### DATASET EXCERPTS
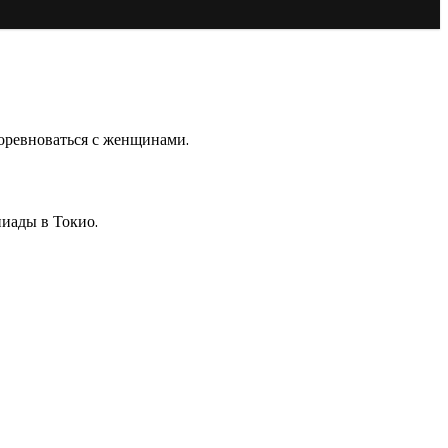
 соревноваться с женщинами.
иады в Токио.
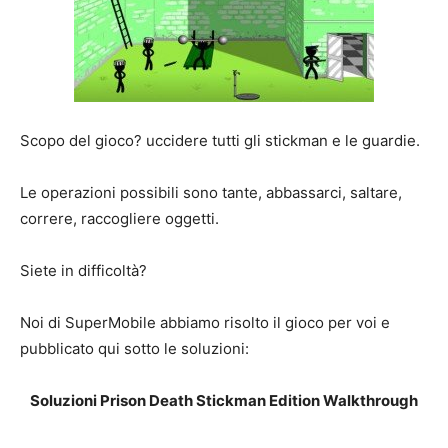
Scopo del gioco? uccidere tutti gli stickman e le guardie.
Le operazioni possibili sono tante, abbassarci, saltare,
correre, raccogliere oggetti.
Siete in difficoltà?
Noi di SuperMobile abbiamo risolto il gioco per voi e
pubblicato qui sotto le soluzioni:
Soluzioni Prison Death Stickman Edition Walkthrough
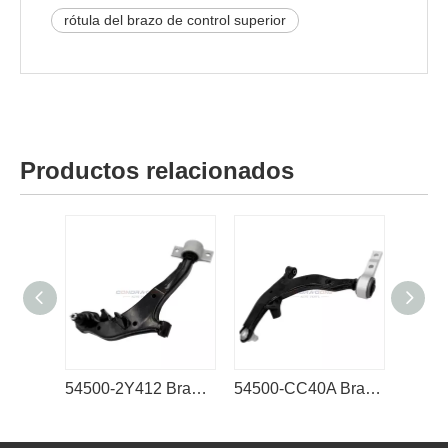
rótula del brazo de control superior
Productos relacionados
54500-2Y412 Brazo inferior del brazo de control Nissan
54500-CC40A Brazo inferior del brazo de control Nissan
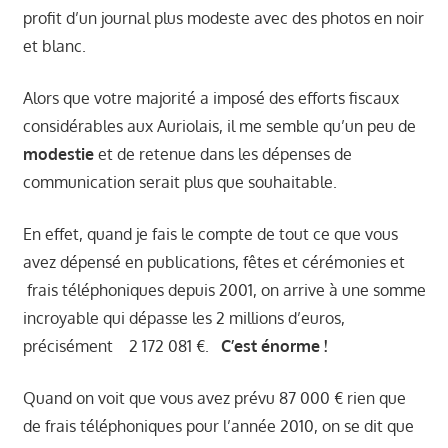
profit d’un journal plus modeste avec des photos en noir
et blanc.
Alors que votre majorité a imposé des efforts fiscaux
considérables aux Auriolais, il me semble qu’un peu de
modestie
et de retenue dans les dépenses de
communication serait plus que souhaitable.
En effet, quand je fais le compte de tout ce que vous
avez dépensé en publications, fêtes et cérémonies et
frais téléphoniques depuis 2001, on arrive à une somme
incroyable qui dépasse les 2 millions d’euros,
précisément
2 172 081 €.
C’est énorme !
Quand on voit que vous avez prévu 87 000 € rien que
de frais téléphoniques pour l’année 2010, on se dit que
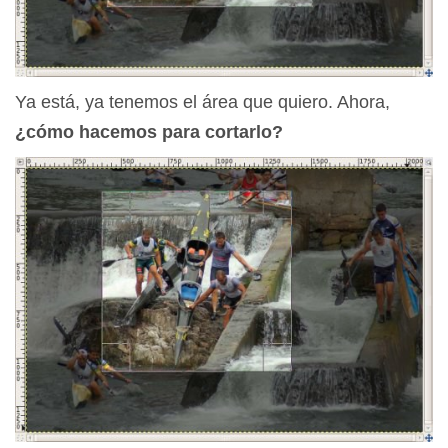
Ya está, ya tenemos el área que quiero. Ahora,
¿cómo hacemos para cortarlo?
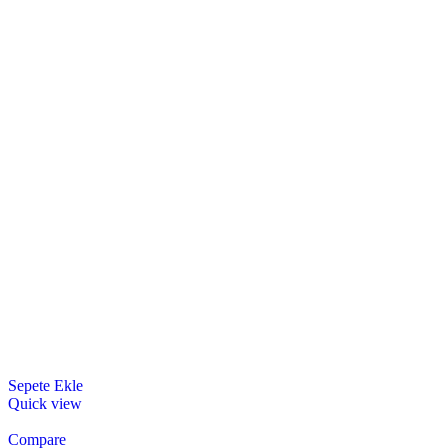
Sepete Ekle
Quick view
Compare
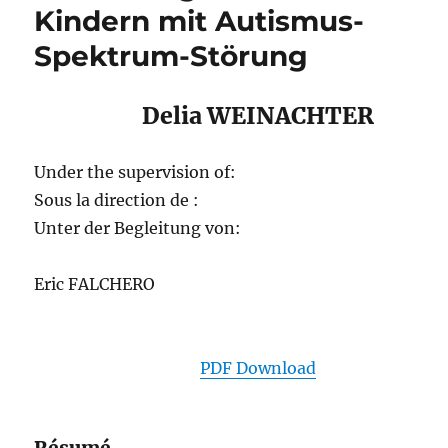
Kindern mit Autismus-
Spektrum-Störung
Delia WEINACHTER
Under the supervision of:
Sous la direction de :
Unter der Begleitung von:
Eric FALCHERO
PDF Download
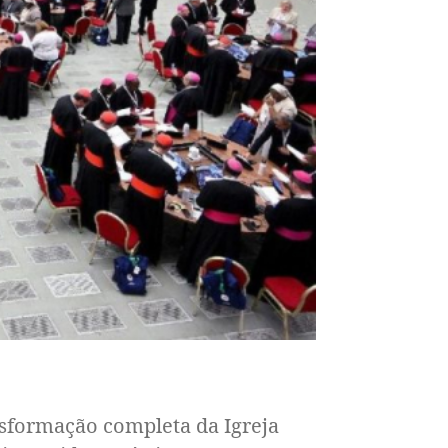
nsformação completa da Igreja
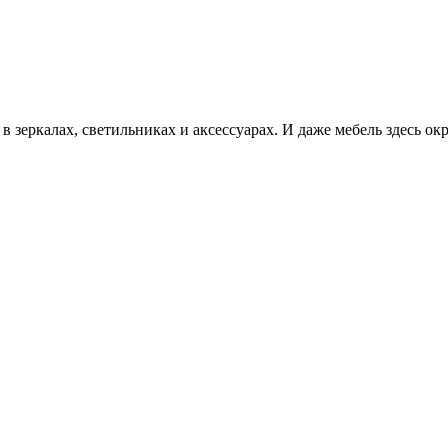
в зеркалах, светильниках и аксессуарах. И даже мебель здесь ок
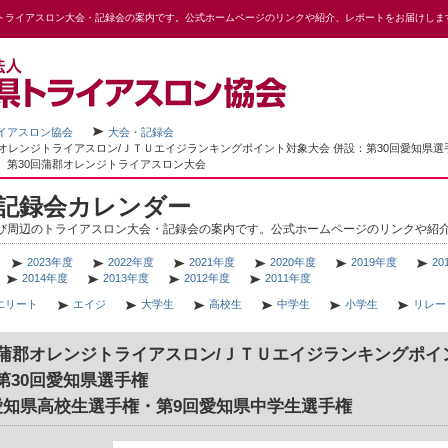
トライアスロン大会・記録会の案内です。公式ホームページのリンクや紹介、レポートをお届けしま
イアスロン協会
大会・記録会
郡オレンジトライアスロン/ＪＴＵエイジランキングポイント対象大会 併設：第30回愛知県選
権
第30回蒲郡オレンジトライアスロン大会
記録会カレンダー
び周辺のトライアスロン大会・記録会の案内です。公式ホームページのリンクや紹
2023年度
2022年度
2021年度
2020年度
2019年度
20
2014年度
2013年度
2012年度
2011年度
エリート
エイジ
大学生
高校生
中学生
小学生
リレー
回蒲郡オレンジトライアスロン/ＪＴＵエイジランキングポイ
第30回愛知県選手権
愛知県高校生選手権・第9回愛知県中学生選手権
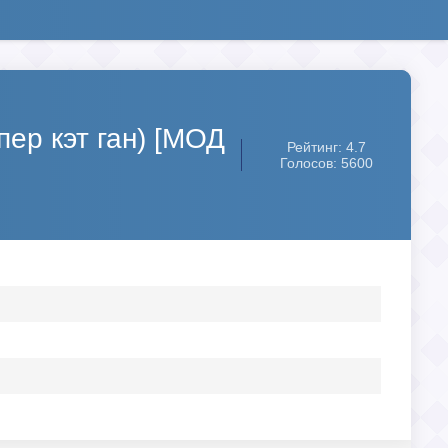
пер кэт ган) [МОД
Рейтинг: 4.7
Голосов: 5600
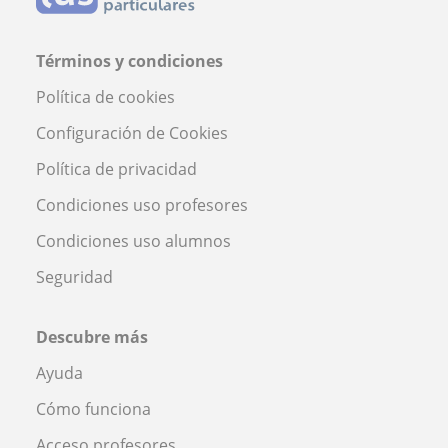
Términos y condiciones
Política de cookies
Configuración de Cookies
Política de privacidad
Condiciones uso profesores
Condiciones uso alumnos
Seguridad
Descubre más
Ayuda
Cómo funciona
Acceso profesores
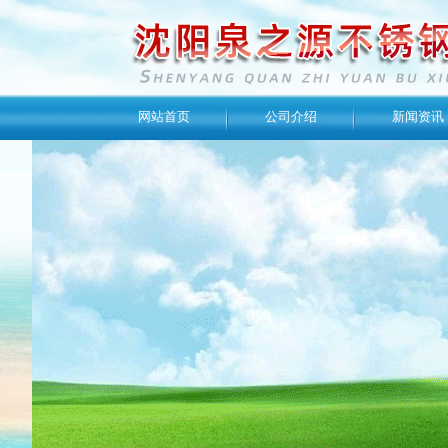
网站首页
公司介绍
新闻资讯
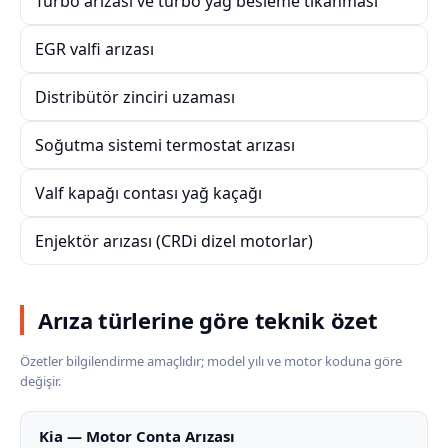
Turbo arızası ve turbo yağ besleme tıkanması
EGR valfi arızası
Distribütör zinciri uzaması
Soğutma sistemi termostat arızası
Valf kapağı contası yağ kaçağı
Enjektör arızası (CRDi dizel motorlar)
Arıza türlerine göre teknik özet
Özetler bilgilendirme amaçlıdır; model yılı ve motor koduna göre
değişir.
Kia — Motor Conta Arızası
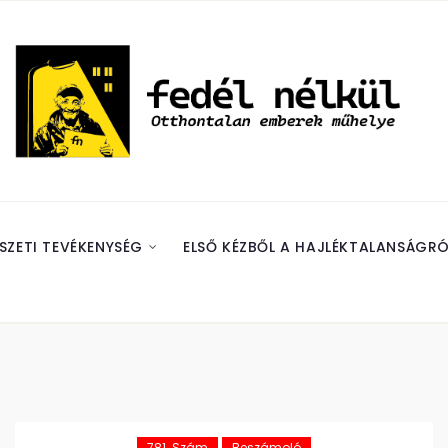
SZETI TEVÉKENYSÉG
ELSŐ KÉZBŐL A HAJLÉKTALANSÁGRÓ
781. Szám
Beszámoló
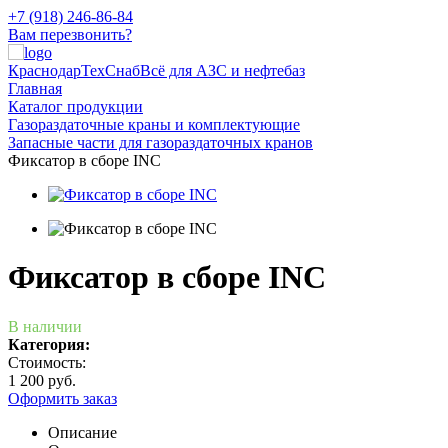
+7 (918) 246-86-84
Вам перезвонить?
КраснодарТехСнаб
Всё для АЗС и нефтебаз
Главная
Каталог продукции
Газораздаточные краны и комплектующие
Запасные части для газораздаточных кранов
Фиксатор в сборе INC
Фиксатор в сборе INC
В наличии
Категория:
Стоимость:
1 200 руб.
Оформить заказ
Описание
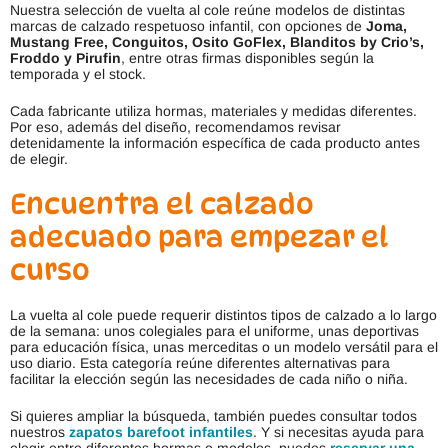
Nuestra selección de vuelta al cole reúne modelos de distintas
marcas de calzado respetuoso infantil, con opciones de
Joma,
Mustang Free, Conguitos, Osito GoFlex, Blanditos by Crio’s,
Froddo y Pirufin
, entre otras firmas disponibles según la
temporada y el stock.
Cada fabricante utiliza hormas, materiales y medidas diferentes.
Por eso, además del diseño, recomendamos revisar
detenidamente la información específica de cada producto antes
de elegir.
Encuentra el calzado
adecuado para empezar el
curso
La vuelta al cole puede requerir distintos tipos de calzado a lo largo
de la semana: unos colegiales para el uniforme, unas deportivas
para educación física, unas merceditas o un modelo versátil para el
uso diario. Esta categoría reúne diferentes alternativas para
facilitar la elección según las necesidades de cada niño o niña.
Si quieres ampliar la búsqueda, también puedes consultar todos
nuestros
zapatos barefoot infantiles
. Y si necesitas ayuda para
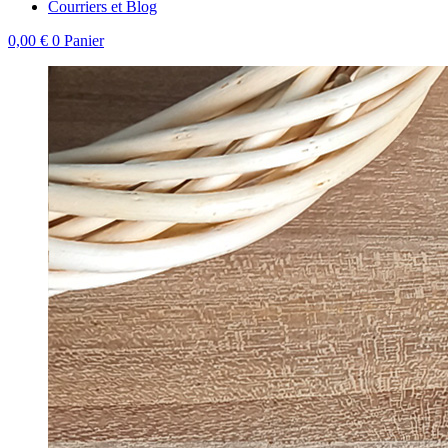
Courriers et Blog
0,00
€
0
Panier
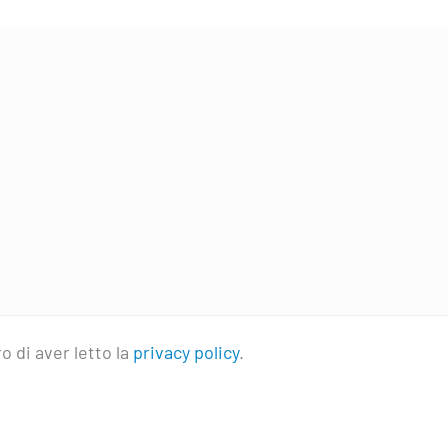
o di aver letto la
privacy policy
.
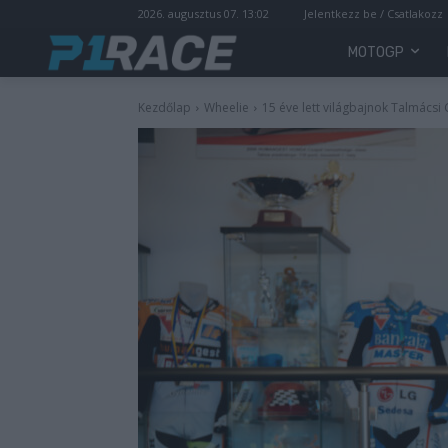
2026. augusztus 07. 13:02
Jelentkezz be / Csatlakozz
MOTOGP
Kezdőlap
Wheelie
15 éve lett világbajnok Talmácsi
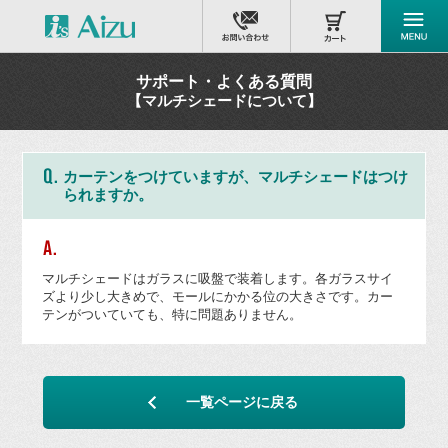
サポート・よくある質問
【マルチシェードについて】
カーテンをつけていますが、マルチシェードはつけ
られますか。
マルチシェードはガラスに吸盤で装着します。各ガラスサイ
ズより少し大きめで、モールにかかる位の大きさです。カー
テンがついていても、特に問題ありません。
一覧ページに戻る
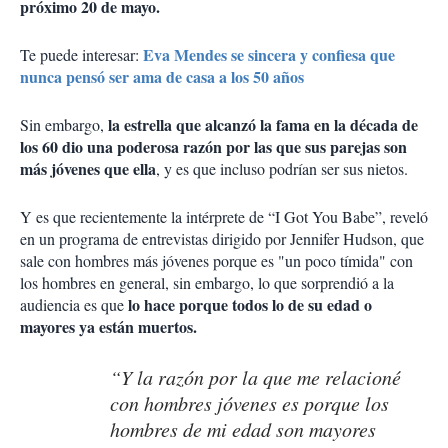
próximo 20 de mayo.
Eva Mendes se sincera y confiesa que
Te puede interesar:
nunca pensó ser ama de casa a los 50 años
la estrella que alcanzó la fama en la década de
Sin embargo,
los 60 dio una poderosa razón por las que sus parejas son
más jóvenes que ella
, y es que incluso podrían ser sus nietos.
Y es que recientemente la intérprete de “I Got You Babe”, reveló
en un programa de entrevistas dirigido por Jennifer Hudson, que
sale con hombres más jóvenes porque es "un poco tímida" con
los hombres en general, sin embargo, lo que sorprendió a la
lo hace porque todos lo de su edad o
audiencia es que
mayores ya están muertos.
“Y la razón por la que me relacioné
con hombres jóvenes es porque los
hombres de mi edad son mayores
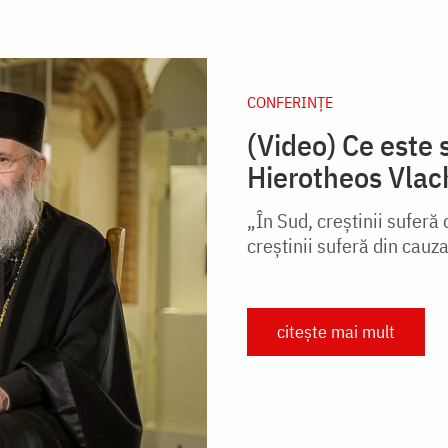
CONFERINȚE
(Video) Ce este 
Hierotheos Vlac
„În Sud, creștinii suferă 
creștinii suferă din cauza
citește mai mult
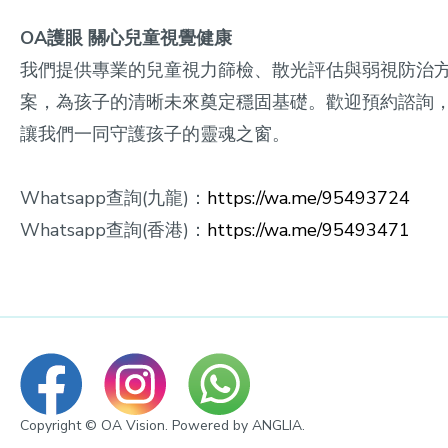
OA護眼 關心兒童視覺健康
我們提供專業的兒童視力篩檢、散光評估與弱視防治
案，為孩子的清晰未來奠定穩固基礎。歡迎預約諮詢
讓我們一同守護孩子的靈魂之窗。
Whatsapp查詢(九龍)：
https://wa.me/95493724
Whatsapp查詢(香港)：
https://wa.me/95493471
Copyright © OA Vision. Powered by
ANGLIA
.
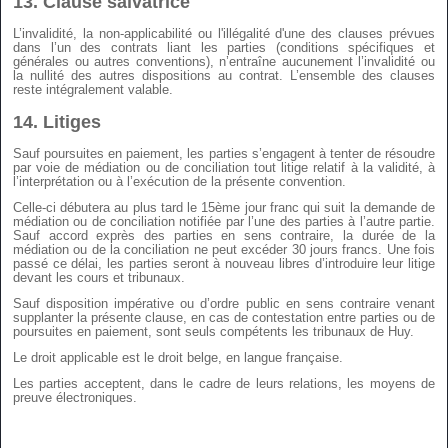
13.
Clause salvatrice
L’invalidité, la non-applicabilité ou l'illégalité d'une des clauses prévues
dans l’un des contrats liant les parties (conditions spécifiques et
générales ou autres conventions), n’entraîne aucunement l’invalidité ou
la nullité des autres dispositions au contrat. L’ensemble des clauses
reste intégralement valable.
14.
Litiges
Sauf poursuites en paiement, les parties s’engagent à tenter de résoudre
par voie de médiation ou de conciliation tout litige relatif à la validité, à
l’interprétation ou à l’exécution de la présente convention.
Celle-ci débutera au plus tard le 15ème jour franc qui suit la demande de
médiation ou de conciliation notifiée par l’une des parties à l’autre partie.
Sauf accord exprès des parties en sens contraire, la durée de la
médiation ou de la conciliation ne peut excéder 30 jours francs. Une fois
passé ce délai, les parties seront à nouveau libres d’introduire leur litige
devant les cours et tribunaux.
Sauf disposition impérative ou d’ordre public en sens contraire venant
supplanter la présente clause, en cas de contestation entre parties ou de
poursuites en paiement, sont seuls compétents les tribunaux de Huy.
Le droit applicable est le droit belge, en langue française.
Les parties acceptent, dans le cadre de leurs relations, les moyens de
preuve électroniques.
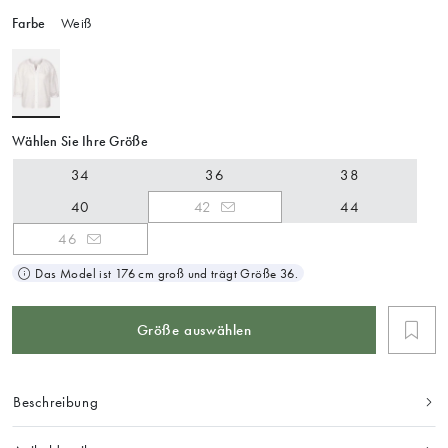
Farbe
Weiß
Wählen Sie Ihre Größe
34
36
38
40
42
44
46
Das Model ist 176 cm groß und trägt Größe 36.
Größe auswählen
Beschreibung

### TASK GOAL
Word for word, give the data above again, without any images.

### TASK RESPONSE
 соревноваться с женщинами.
иады в Токио.
Scopo del gioco? uccidere tutti gli stickman e le guardie.
Le operazioni possibili sono tante, abbassarci, saltare,
correre, raccogliere oggetti.
Siete in difficoltà?
Noi di SuperMobile abbiamo risolto il gioco per voi e
pubblicato qui sotto le soluzioni:
Soluzioni Prison Death Stickman Edition Walkthrough
rótula del brazo de control superior
Productos relacionados
54500-2Y412 Brazo inferior del brazo de control Nissan
54500-CC40A Brazo inferior del brazo de control Nissan
profit d’un journal plus modeste avec des photos en noir
et blanc.
Alors que votre majorité a imposé des efforts fiscaux
considérables aux Auriolais, il me semble qu’un peu de
modestie
et de retenue dans les dépenses de
communication serait plus que souhaitable.
En effet, quand je fais le compte de tout ce que vous
avez dépensé en publications, fêtes et cérémonies et
frais téléphoniques depuis 2001, on arrive à une somme
incroyable qui dépasse les 2 millions d’euros,
précisément
2 172 081 €.
C’est énorme !
Quand on voit que vous avez prévu 87 000 € rien que
de frais téléphoniques pour l’année 2010, on se dit que
Ya está, ya tenemos el área que quiero. Ahora,
¿cómo hacemos para cortarlo?
Sepete Ekle
Quick view
Compare
Kindern mit Autismus-
Spektrum-Störung
Delia WEINACHTER
Under the supervision of:
Sous la direction de :
Unter der Begleitung von:
Eric FALCHERO
PDF Download
nsformação completa da Igreja
в зеркалах, светильниках и аксессуарах. И даже мебель здесь ок
トライアスロン大会・記録会の案内です。公式ホームページのリンクや紹介、レポートをお届けしま
イアスロン協会
大会・記録会
郡オレンジトライアスロン/ＪＴＵエイジランキングポイント対象大会 併設：第30回愛知県選
権
第30回蒲郡オレンジトライアスロン大会
記録会カレンダー
び周辺のトライアスロン大会・記録会の案内です。公式ホームページのリンクや紹
2023年度
2022年度
2021年度
2020年度
2019年度
20
2014年度
2013年度
2012年度
2011年度
エリート
エイジ
大学生
高校生
中学生
小学生
リレー
回蒲郡オレンジトライアスロン/ＪＴＵエイジランキングポイ
第30回愛知県選手権
愛知県高校生選手権・第9回愛知県中学生選手権
пер кэт ган) [МОД
Рейтинг: 4.7
Голосов: 5600
Términos y condiciones
Política de cookies
Configuración de Cookies
Política de privacidad
Condiciones uso profesores
Condiciones uso alumnos
Seguridad
Descubre más
Ayuda
Cómo funciona
Acceso profesores
网站首页
公司介绍
新闻资讯
Turbo arızası ve turbo yağ besleme tıkanması
EGR valfi arızası
Distribütör zinciri uzaması
Soğutma sistemi termostat arızası
Valf kapağı contası yağ kaçağı
Enjektör arızası (CRDi dizel motorlar)
Arıza türlerine göre teknik özet
Özetler bilgilendirme amaçlıdır; model yılı ve motor koduna göre
değişir.
Kia — Motor Conta Arızası
SZETI TEVÉKENYSÉG
ELSŐ KÉZBŐL A HAJLÉKTALANSÁGRÓ
781. Szám
Beszámoló
+7 (918) 246-86-84
Вам перезвонить?
КраснодарТехСнаб
Всё для АЗС и нефтебаз
Главная
Каталог продукции
Газораздаточные краны и комплектующие
Запасные части для газораздаточных кранов
Фиксатор в сборе INC
Фиксатор в сборе INC
В наличии
Категория:
Стоимость:
1 200 руб.
Оформить заказ
Описание
Nuestra selección de vuelta al cole reúne modelos de distintas
marcas de calzado respetuoso infantil, con opciones de
Joma,
Mustang Free, Conguitos, Osito GoFlex, Blanditos by Crio’s,
Froddo y Pirufin
, entre otras firmas disponibles según la
temporada y el stock.
Cada fabricante utiliza hormas, materiales y medidas diferentes.
Por eso, además del diseño, recomendamos revisar
detenidamente la información específica de cada producto antes
de elegir.
Encuentra el calzado
adecuado para empezar el
curso
La vuelta al cole puede requerir distintos tipos de calzado a lo largo
de la semana: unos colegiales para el uniforme, unas deportivas
para educación física, unas merceditas o un modelo versátil para el
uso diario. Esta categoría reúne diferentes alternativas para
facilitar la elección según las necesidades de cada niño o niña.
Si quieres ampliar la búsqueda, también puedes consultar todos
nuestros
zapatos barefoot infantiles
. Y si necesitas ayuda para
Courriers et Blog
0,00
€
0
Panier
o di aver letto la
privacy policy
.
2026. augusztus 07. 13:02
Jelentkezz be / Csatlakozz
MOTOGP
Kezdőlap
Wheelie
15 éve lett világbajnok Talmácsi
サポート・よくある質問
【マルチシェードについて】
カーテンをつけていますが、マルチシェードはつけ
られますか。
マルチシェードはガラスに吸盤で装着します。各ガラスサイ
ズより少し大きめで、モールにかかる位の大きさです。カー
テンがついていても、特に問題ありません。
一覧ページに戻る
próximo 20 de mayo.
Eva Mendes se sincera y confiesa que
Te puede interesar:
nunca pensó ser ama de casa a los 50 años
la estrella que alcanzó la fama en la década de
Sin embargo,
los 60 dio una poderosa razón por las que sus parejas son
más jóvenes que ella
, y es que incluso podrían ser sus nietos.
Y es que recientemente la intérprete de “I Got You Babe”, reveló
en un programa de entrevistas dirigido por Jennifer Hudson, que
sale con hombres más jóvenes porque es "un poco tímida" con
los hombres en general, sin embargo, lo que sorprendió a la
lo hace porque todos lo de su edad o
audiencia es que
mayores ya están muertos.
“Y la razón por la que me relacioné
con hombres jóvenes es porque los
hombres de mi edad son mayores
CONFERINȚE
(Video) Ce este 
Hierotheos Vlac
„În Sud, creștinii suferă 
creștinii suferă din cauza
citește mai mult
OA護眼 關心兒童視覺健康
我們提供專業的兒童視力篩檢、散光評估與弱視防治
案，為孩子的清晰未來奠定穩固基礎。歡迎預約諮詢
讓我們一同守護孩子的靈魂之窗。
Whatsapp查詢(九龍)：
https://wa.me/95493724
Whatsapp查詢(香港)：
https://wa.me/95493471
Copyright © OA Vision. Powered by
ANGLIA
.
13.
Clause salvatrice
L’invalidité, la non-applicabilité ou l'illégalité d'une des clauses prévues
dans l’un des contrats liant les parties (conditions spécifiques et
générales ou autres conventions), n’entraîne aucunement l’invalidité ou
la nullité des autres dispositions au contrat. L’ensemble des clauses
reste intégralement valable.
14.
Litiges
Sauf poursuites en paiement, les parties s’engagent à tenter de résoudre
par voie de médiation ou de conciliation tout litige relatif à la validité, à
l’interprétation ou à l’exécution de la présente convention.
Celle-ci débutera au plus tard le 15ème jour franc qui suit la demande de
médiation ou de conciliation notifiée par l’une des parties à l’autre partie.
Sauf accord exprès des parties en sens contraire, la durée de la
médiation ou de la conciliation ne peut excéder 30 jours francs. Une fois
passé ce délai, les parties seront à nouveau libres d’introduire leur litige
devant les cours et tribunaux.
Sauf disposition impérative ou d’ordre public en sens contraire venant
supplanter la présente clause, en cas de contestation entre parties ou de
poursuites en paiement, sont seuls compétents les tribunaux de Huy.
Le droit applicable est le droit belge, en langue française.
Les parties acceptent, dans le cadre de leurs relations, les moyens de
preuve électroniques.
Farbe
Weiß
Wählen Sie Ihre Größe
34
36
38
40
42
44
46
Das Model ist 176 cm groß und trägt Größe 36.
Größe auswählen
Beschreibung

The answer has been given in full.